Within the listing below, the lines to output run from the one containing "янных духовых, толщина -1,2 мм." through the one containing "å styrke BUBS"; copy them exactly and nothing else.

BEGIN Input for this task

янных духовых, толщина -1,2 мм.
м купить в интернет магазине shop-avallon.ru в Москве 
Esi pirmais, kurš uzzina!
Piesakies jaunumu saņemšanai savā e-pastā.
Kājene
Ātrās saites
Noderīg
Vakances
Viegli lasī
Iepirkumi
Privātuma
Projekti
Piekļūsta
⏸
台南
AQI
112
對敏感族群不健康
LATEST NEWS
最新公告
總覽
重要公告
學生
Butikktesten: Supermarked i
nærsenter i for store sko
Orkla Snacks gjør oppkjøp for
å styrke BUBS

END Input for this task
BEGIN Input for this task

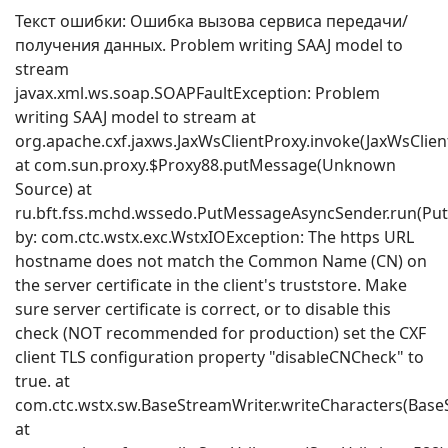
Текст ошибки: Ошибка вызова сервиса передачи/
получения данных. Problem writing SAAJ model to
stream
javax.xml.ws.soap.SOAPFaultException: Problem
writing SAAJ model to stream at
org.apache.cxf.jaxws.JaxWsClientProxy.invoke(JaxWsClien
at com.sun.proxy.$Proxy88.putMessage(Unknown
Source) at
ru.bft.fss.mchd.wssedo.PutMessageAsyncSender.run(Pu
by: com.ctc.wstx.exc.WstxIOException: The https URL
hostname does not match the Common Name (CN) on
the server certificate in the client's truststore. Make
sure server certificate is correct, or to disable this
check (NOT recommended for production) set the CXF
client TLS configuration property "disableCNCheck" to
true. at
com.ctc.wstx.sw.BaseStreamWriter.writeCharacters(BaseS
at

END Input for this task
BEGIN Input for this task

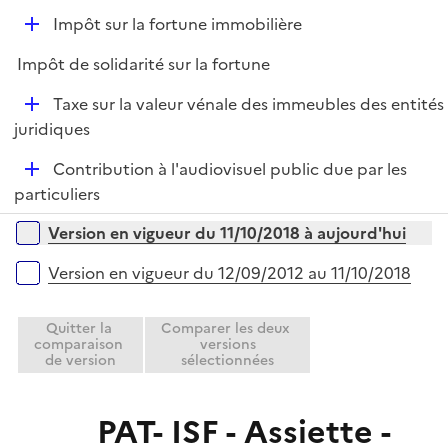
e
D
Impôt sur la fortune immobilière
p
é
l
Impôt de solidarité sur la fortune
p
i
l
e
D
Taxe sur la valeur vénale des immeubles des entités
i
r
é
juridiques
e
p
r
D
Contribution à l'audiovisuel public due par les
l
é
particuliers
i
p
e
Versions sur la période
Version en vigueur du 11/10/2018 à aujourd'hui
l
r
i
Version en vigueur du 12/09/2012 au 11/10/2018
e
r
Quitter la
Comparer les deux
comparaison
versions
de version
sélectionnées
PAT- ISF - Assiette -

END Input for this task

Exercise solution:
янных духовых, толщина -1,2 мм.
м купить в интернет магазине shop-avallon.ru в Москве 
Esi pirmais, kurš uzzina!
Piesakies jaunumu saņemšanai savā e-pastā.
Kājene
Ātrās saites
Noderīg
Vakances
Viegli lasī
Iepirkumi
Privātuma
Projekti
Piekļūsta
⏸
台南
AQI
112
對敏感族群不健康
LATEST NEWS
最新公告
總覽
重要公告
學生
Butikktesten: Supermarked i
nærsenter i for store sko
Orkla Snacks gjør oppkjøp for
å styrke BUBS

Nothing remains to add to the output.